Longue, élancée et svelte, elle s’étire vers l’avant affirmant sa prestance et sa grâce.


Madelique
« Quand Madelon vient nous servir à boire… ». Le buste en recul et en légère inclinaison pour équilibrer la charge portée et contrebalancer l’avancement affirmé de la jambe droite...
L’artiste l’a reconnu un jour quelque part dans le Midi : elle s’appelait Angélique. La Madelon Angélique est devenue Madelique.

La fée de Rémuzat
L’artiste l’a reconnu un jour quelque part en France : elle s’appelait Angélique. La Madelon Angélique est devenue Madelique, celle qui est toujours avec nous dans les moments heureux et festifs.
Coquillard
Ombrageux mais souriant, inquiétant mais réconfortant sous cette magnifique patine marron « noyer », le Coquillard a la barbe longue, fournie et peignée d'un quadrillage qui rappelle la statuaire perse.
Mais le Coquillard n'est pas oriental. Il arbore, sur son front, une coquille Saint-Jacques, motif courant de l’héraldique. Son nom désigne les détrousseurs de pélerins des chemins de Saint-Jacques de Compostelle. D'ailleurs, la Coquille est légèrement de travers...


Vénus pensante
Callipyge, la Vénus pensante signe son appartenance à la représentation les plus anciennes du désir.

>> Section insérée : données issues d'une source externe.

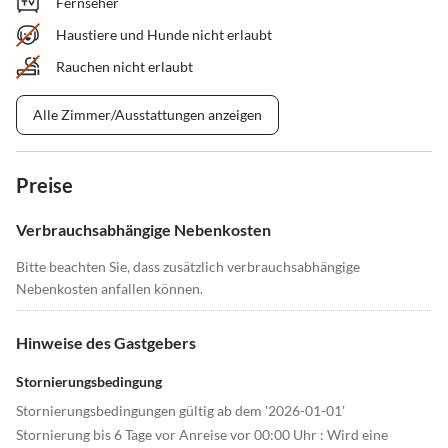
Fernseher
Haustiere und Hunde nicht erlaubt
Rauchen nicht erlaubt
Alle Zimmer/Ausstattungen anzeigen
Preise
Verbrauchsabhängige Nebenkosten
Bitte beachten Sie, dass zusätzlich verbrauchsabhängige
Nebenkosten anfallen können.
Hinweise des Gastgebers
Stornierungsbedingung
Stornierungsbedingungen gültig ab dem '2026-01-01'
Stornierung bis 6 Tage vor Anreise vor 00:00 Uhr : Wird eine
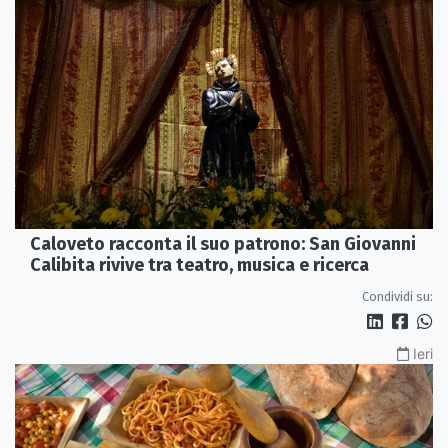
Caloveto racconta il suo patrono: San Giovanni
Calibita rivive tra teatro, musica e ricerca
Condividi su:
Ieri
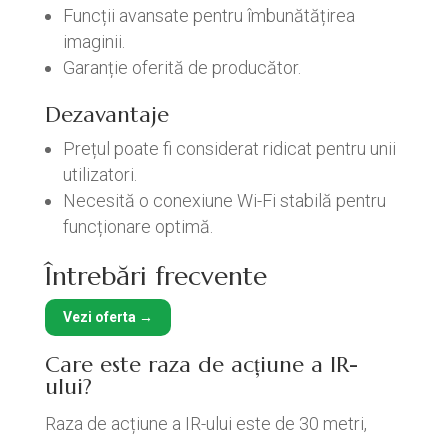
Funcții avansate pentru îmbunătățirea
imaginii.
Garanție oferită de producător.
Dezavantaje
Prețul poate fi considerat ridicat pentru unii
utilizatori.
Necesită o conexiune Wi-Fi stabilă pentru
funcționare optimă.
Întrebări frecvente
Vezi oferta →
Care este raza de acțiune a IR-
ului?
Raza de acțiune a IR-ului este de 30 metri,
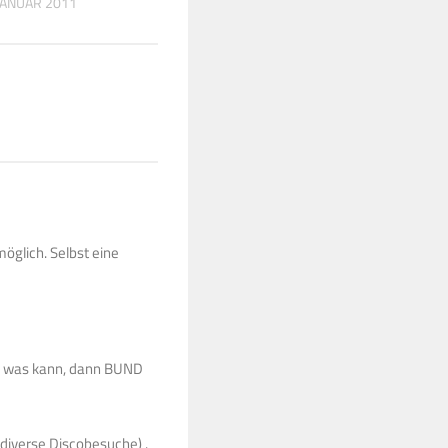
 JANUAR 2011
31. MÄRZ 2016
möglich. Selbst eine
ner was kann, dann BUND
d diverse Discobesuche) .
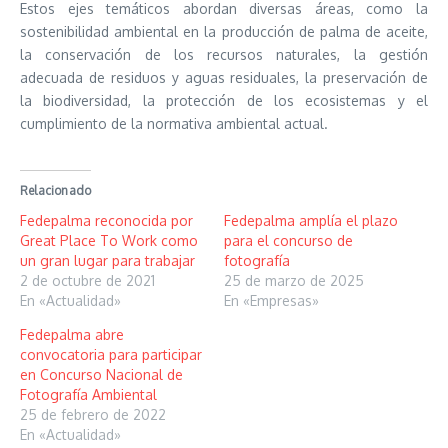
Estos ejes temáticos abordan diversas áreas, como la
sostenibilidad ambiental en la producción de palma de aceite,
la conservación de los recursos naturales, la gestión
adecuada de residuos y aguas residuales, la preservación de
la biodiversidad, la protección de los ecosistemas y el
cumplimiento de la normativa ambiental actual.
Relacionado
Fedepalma reconocida por
Fedepalma amplía el plazo
Great Place To Work como
para el concurso de
un gran lugar para trabajar
fotografía
2 de octubre de 2021
25 de marzo de 2025
En «Actualidad»
En «Empresas»
Fedepalma abre
convocatoria para participar
en Concurso Nacional de
Fotografía Ambiental
25 de febrero de 2022
En «Actualidad»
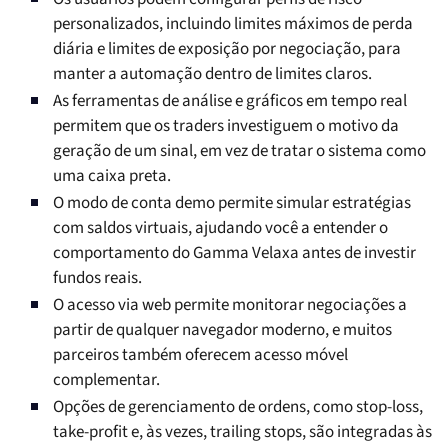
personalizados, incluindo limites máximos de perda
diária e limites de exposição por negociação, para
manter a automação dentro de limites claros.
As ferramentas de análise e gráficos em tempo real
permitem que os traders investiguem o motivo da
geração de um sinal, em vez de tratar o sistema como
uma caixa preta.
O modo de conta demo permite simular estratégias
com saldos virtuais, ajudando você a entender o
comportamento do Gamma Velaxa antes de investir
fundos reais.
O acesso via web permite monitorar negociações a
partir de qualquer navegador moderno, e muitos
parceiros também oferecem acesso móvel
complementar.
Opções de gerenciamento de ordens, como stop-loss,
take-profit e, às vezes, trailing stops, são integradas às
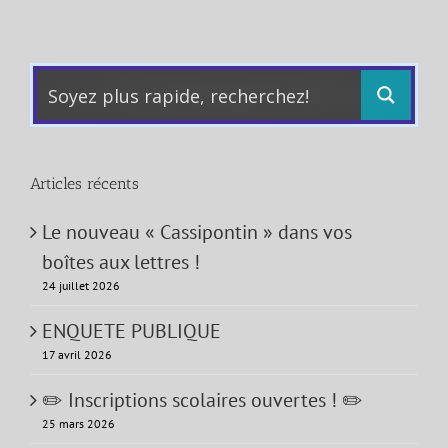
Articles récents
Le nouveau « Cassipontin » dans vos
boîtes aux lettres !
24 juillet 2026
ENQUETE PUBLIQUE
17 avril 2026
✏️ Inscriptions scolaires ouvertes ! ✏️
25 mars 2026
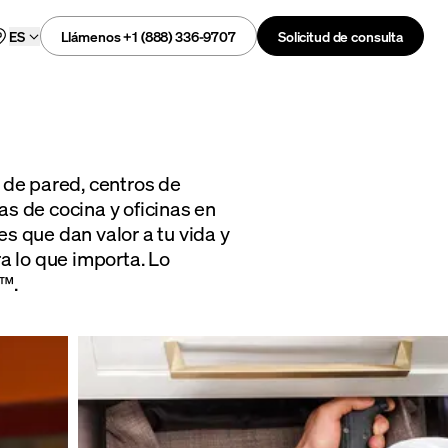
Llámenos +1 (888) 336-9707
Solicitud de consulta
ES
 de pared, centros de
s de cocina y oficinas en
s que dan valor a tu vida y
a lo que importa. Lo
™.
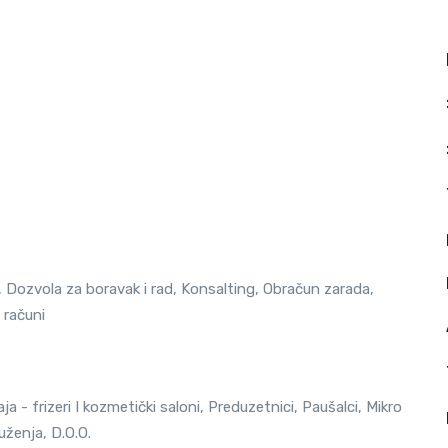
e, Dozvola za boravak i rad, Konsalting, Obračun zarada,
 računi
 - frizeri I kozmetički saloni, Preduzetnici, Paušalci, Mikro
uženja, D.O.O.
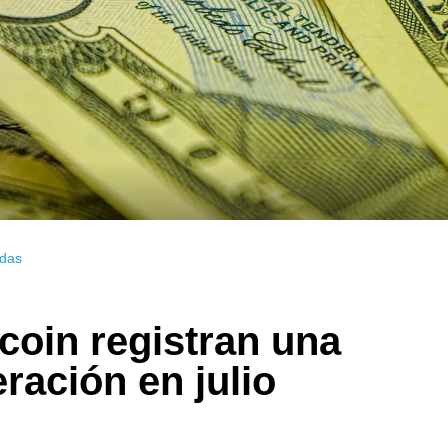
das
coin registran una
ación en julio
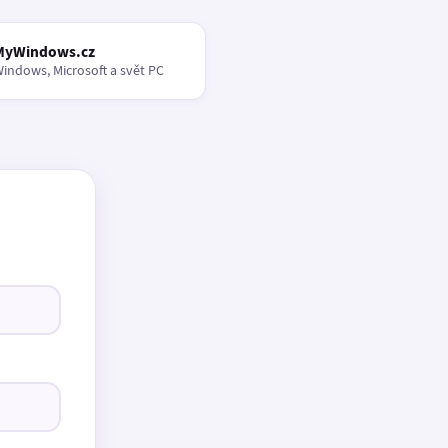
MyWindows.cz
indows, Microsoft a svět PC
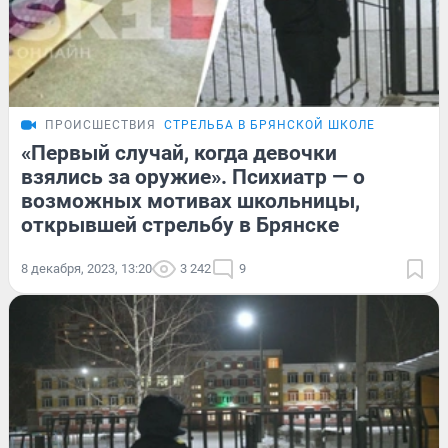
ПРОИСШЕСТВИЯ
СТРЕЛЬБА В БРЯНСКОЙ ШКОЛЕ
«Первый случай, когда девочки
взялись за оружие». Психиатр — о
возможных мотивах школьницы,
открывшей стрельбу в Брянске
8 декабря, 2023, 13:20
3 242
9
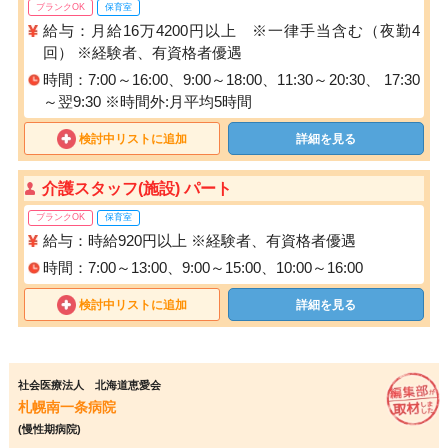
ブランクOK
保育室
給与：月給16万4200円以上 ※一律手当含む（夜勤4
回） ※経験者、有資格者優遇
時間：7:00～16:00、9:00～18:00、11:30～20:30、 17:30
～翌9:30 ※時間外:月平均5時間
検討中リストに追加
詳細を見る
介護スタッフ(施設) パート
ブランクOK
保育室
給与：時給920円以上 ※経験者、有資格者優遇
時間：7:00～13:00、9:00～15:00、10:00～16:00
検討中リストに追加
詳細を見る
社会医療法人 北海道恵愛会
札幌南一条病院
(慢性期病院)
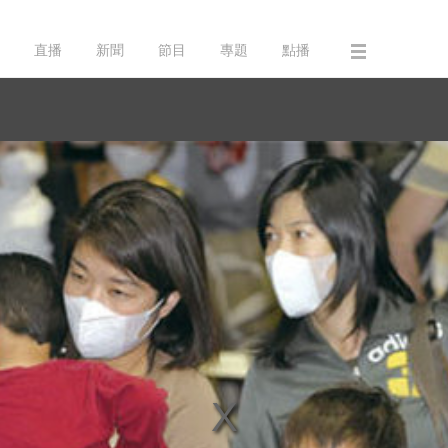
直播
新聞
節目
專題
點播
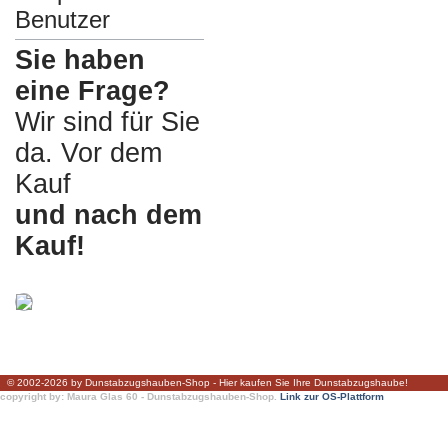
Benutzer
Sie haben
eine Frage?
Wir sind für Sie
da. Vor dem
Kauf
und nach dem
Kauf!
© 2002-2026 by Dunstabzugshauben-Shop - Hier kaufen Sie Ihre Dunstabzugshaube!
copyright by: Maura Glas 60 - Dunstabzugshauben-Shop.
Link zur OS-Plattform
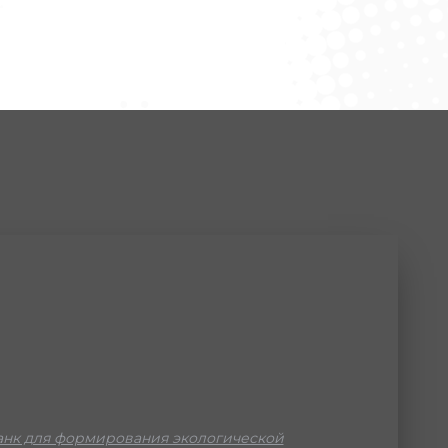
нк для формирования экологической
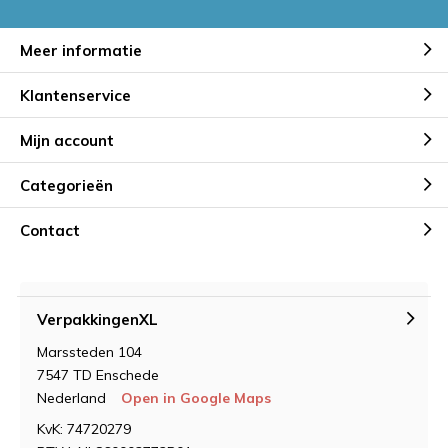
Meer informatie
Klantenservice
Mijn account
Categorieën
Contact
VerpakkingenXL
Marssteden 104
7547 TD Enschede
Nederland
Open in Google Maps
KvK: 74720279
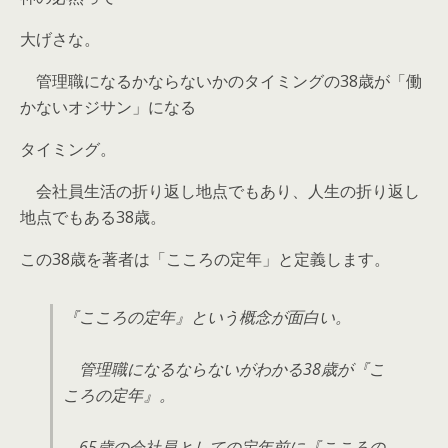
大げさな。
管理職になるかならないかのタイミングの38歳が「働
かないオジサン」になる
タイミング。
会社員生活の折り返し地点でもあり、人生の折り返し
地点でもある38歳。
この38歳を著者は「
こころの定年
」と定義します。
『こころの定年』という概念が面白い。
管理職になるならないがわかる38歳が『こ
ころの定年』。
65歳の会社員としての定年前に『こころの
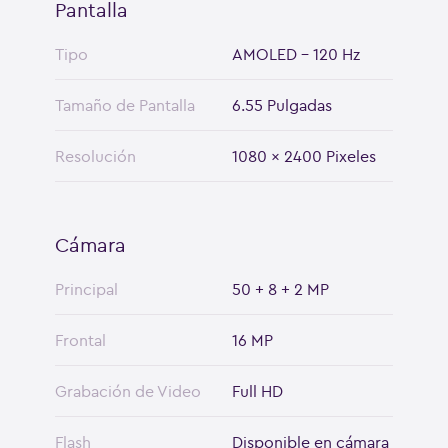
Pantalla
Tipo
AMOLED - 120 Hz
Tamaño de Pantalla
6.55 Pulgadas
Resolución
1080 x 2400 Pixeles
Cámara
Principal
50 + 8 + 2 MP
Frontal
16 MP
Grabación de Video
Full HD
Flash
Disponible en cámara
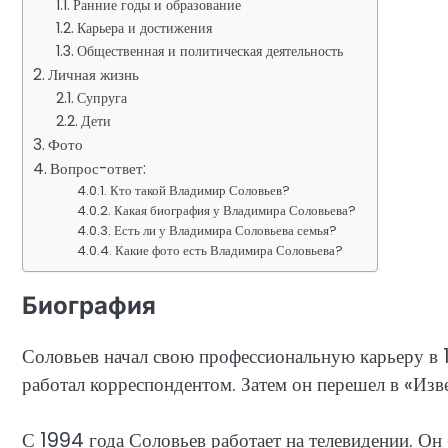
Ранние годы и образование
Карьера и достижения
Общественная и политическая деятельность
Личная жизнь
Супруга
Дети
Фото
Вопрос-ответ:
Кто такой Владимир Соловьев?
Какая биография у Владимира Соловьева?
Есть ли у Владимира Соловьева семья?
Какие фото есть Владимира Соловьева?
Биография
Соловьев начал свою профессиональную карьеру в 1
работал корреспондентом. Затем он перешел в «Изве
С 1994 года Соловьев работает на телевидении. Он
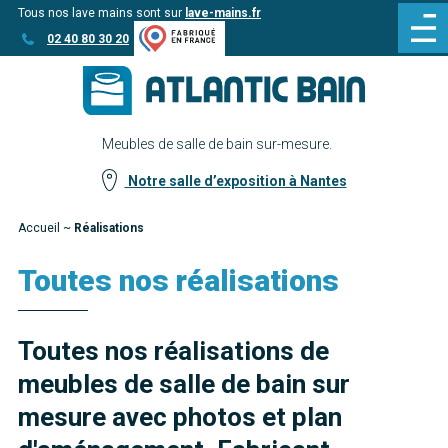
Tous nos lave mains sont sur
lave-mains.fr
Aller
Aller au
02 40 80 30 20
au
contenu
menu
Meubles de salle de bain sur-mesure.
Notre salle d’exposition à Nantes
Accueil
~
Réalisations
Toutes nos réalisations
Toutes nos réalisations de
meubles de salle de bain sur
mesure avec photos et plan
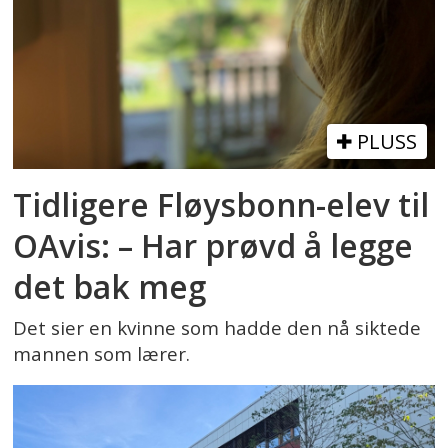
PLUSS
Tidligere Fløysbonn-elev til
OAvis: – Har prøvd å legge
det bak meg
Det sier en kvinne som hadde den nå siktede
mannen som lærer.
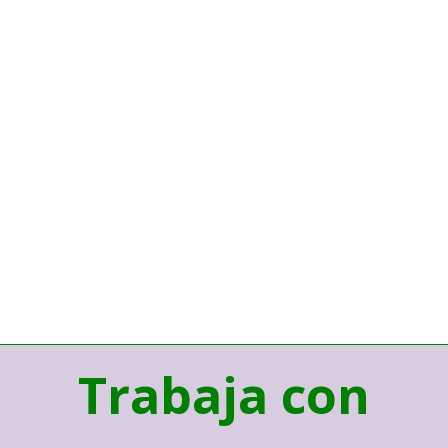
Trabaja con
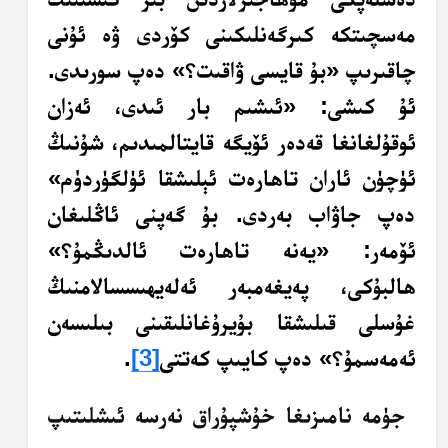
مەسچىتكە كىرگەنلىكىنى كۆردى ۋە ئۇنى
چاقىرىپ «بۇ قايسى ۋاقىت؟» دەپ سورىدى.
ئۇ كىشى: «ئىشىم بار ئىدى، ئەزان
ئوقۇلغانغا قەدەر ئۆيگە قايتالمىدىم، شۇنىڭ
ئۈچۈن ئاران تاھارەت ئېلىشقا ئۈلگۈردۈم»
دەپ جاۋاب بەردى. بۇ گەپنى ئاڭلىغان
ئۆمەر: «يەنە تاھارەت ئالدىڭمۇ؟»
ھالبۇكى، پەيغەمبەر ئەلەيھىسسالامنىڭ
غۇسلى قىلىشقا بۇيرۇغانلىقىنى بىلىسەن
ئەمەسمۇ؟» دەپ كايىپ كەتتى
[3]
.
جۈمە نامىزىغا خۇشپۇراق نەرسە ئىشلىتىپ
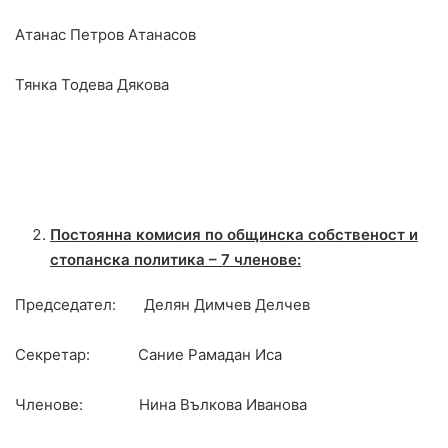
Атанас Петров Атанасов
Тянка Тодева Дякова
Постоянна комисия по общинска собственост и
стопанска политика – 7 членове:
Председател: Делян Димчев Делчев
Секретар: Сание Рамадан Иса
Членове: Нина Вълкова Иванова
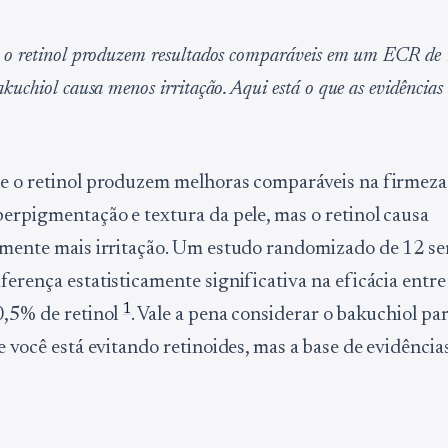
e o retinol produzem resultados comparáveis em um ECR de
kuchiol causa menos irritação. Aqui está o que as evidências
e o retinol produzem melhoras comparáveis na firmeza
perpigmentação e textura da pele, mas o retinol causa
amente mais irritação. Um estudo randomizado de 12 s
ferença estatisticamente significativa na eficácia entr
1
0,5% de retinol
. Vale a pena considerar o bakuchiol pa
e você está evitando retinoides, mas a base de evidência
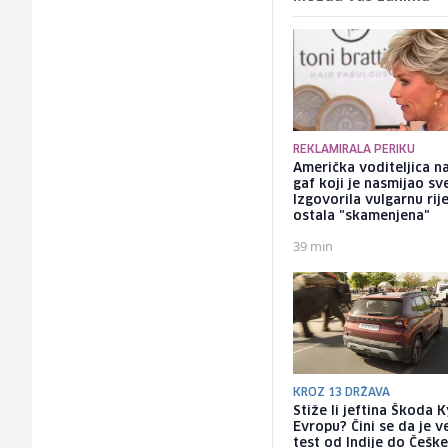
REKLAMIRALA PERIKU
Američka voditeljica n
gaf koji je nasmijao sve
Izgovorila vulgarnu rij
ostala "skamenjena"
39 min
KROZ 13 DRŽAVA
Stiže li jeftina Škoda 
Evropu? Čini se da je ve
test od Indije do Češk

On ne peut résister à la tentation de la prendre par la taille et de la soulever, ni de glisser ses doigts sur une patine lisse, brillante et colorée.
A quoi pense-t-elle ? Vous ne le saurez pas car son visage est ailleurs, qui se noie dans autre chose, comme dans le miroir de ses pensées intimes.

Regard au fond du puits
Performance du fondeur Landowski, surmontant la difficulté liée aux parties concaves et aux ajours, la sculpture joint intimement et sensuellement un corps féminin nu et le socle du puits où il s’allonge.
Etrange titre, qui appelle à la curiosité de ce qui se cache au fond du puits. Regard indiscret du trou de serrure... Le sujet féminin est surpris à son insu : qui regarde quoi ?

Bébé blanc
Qu’est-ce qui nous séduit immédiatement dans cette terre cuite ? Le visage adorable du bébé dormant et rêvant aux anges, ou cette magnifique couleur blanc immaculé ?
Petit bonnet, petites chaussettes et visage incliné vers nous comme pour signifier son plaisir à dormir. Il nous regarde « les yeux fermés » …
Odin
Dans le polythéisme germanique (scandinave), Odin est le dieu suprême, souvent sage, parfois fourbe et sombre, et, à l'occasion, colérique. Cet Odin de bronze présente ces trois faces.
Le bronze offre une subtile variation de couleurs marron, dégradé de bas en haut.


Tentation
Elle a un visage d’ange : la tête inclinée, l’air vaguement contemplatif, le teint blanchâtre…
Mais regardez pourtant la mèche longue, très longue qui descend sur son front. Plutôt rebelle et provocatrice... Son petit regard n’est plus celui d’une naïve, il se dissimule, il est à l’affut. Elle est enjôleuse, charmeuse, séductrice… Et le haut de ses joues laisse deviner le sourire d’une taquine. Mais son visage pur et blanc demeure, qui la rend si belle.

Amaterasu
Déesse du soleil des Japonais, elle est à ce titre ancêtre de la lignée impériale. Le Japon est la seule culture qui ait donné au soleil - emblème de virilité et de force - une figure féminine. Ni déesse-mère, ni terre nourricière personnifiée, ni épouse, Amaterasu reste une jeune fille gracile, coquette et timide…
L'artiste l’a ainsi représentée, dans son lien originel et charnel avec le socle de la Terre, dont elle s’est extraite.

Lya
Une chevelure d’or, encore sauvage et un sourire mystérieux qui s’exprime à peine. Le visage de Lya a les traits simples et stylisés des statues mythologiques méditerranéennes de l’Antiquité.
Lya est bicolore. Un visage bleu brillant et des mèches dorées, qui gardent le bleu en creux, cérusé. Sur le bronze, la patine miroite, presque émaillée, lisse et douce comme une peau : la peau de Lya... Peau douce, éclatante et chevelure brute, dorée…
Exposé sur l'éclectisme & le style
(Vernissage de l'exposition)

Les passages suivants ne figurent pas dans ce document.